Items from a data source

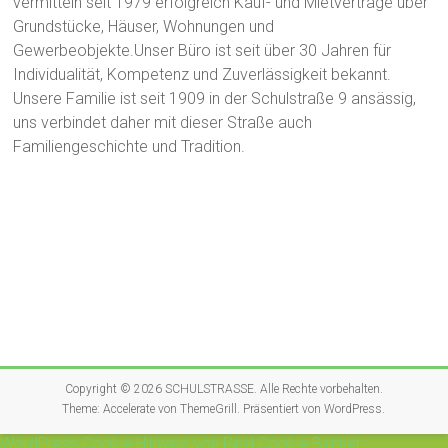
vermitteln seit 1979 erfolgreich Kauf- und Mietverträge über
Grundstücke, Häuser, Wohnungen und
Gewerbeobjekte.Unser Büro ist seit über 30 Jahren für
Individualität, Kompetenz und Zuverlässigkeit bekannt.
Unsere Familie ist seit 1909 in der Schulstraße 9 ansässig,
uns verbindet daher mit dieser Straße auch
Familiengeschichte und Tradition.
Copyright © 2026
SCHULSTRASSE
. Alle Rechte vorbehalten.
Theme:
Accelerate
von ThemeGrill. Präsentiert von
WordPress
.
WordPress Cookie Hinweis von Real Cookie Banner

• **Your objective**
Hand back the data above exactly, with no images.

• **Result below**
vermitteln seit 1979 erfolgreich Kauf- und Mietverträge über
Grundstücke, Häuser, Wohnungen und
Gewerbeobjekte.Unser Büro ist seit über 30 Jahren für
Individualität, Kompetenz und Zuverlässigkeit bekannt.
Unsere Familie ist seit 1909 in der Schulstraße 9 ansässig,
uns verbindet daher mit dieser Straße auch
Familiengeschichte und Tradition.
Copyright © 2026
SCHULSTRASSE
. Alle Rechte vorbehalten.
Theme:
Accelerate
von ThemeGrill. Präsentiert von
WordPress
.
WordPress Cookie Hinweis von Real Cookie Banner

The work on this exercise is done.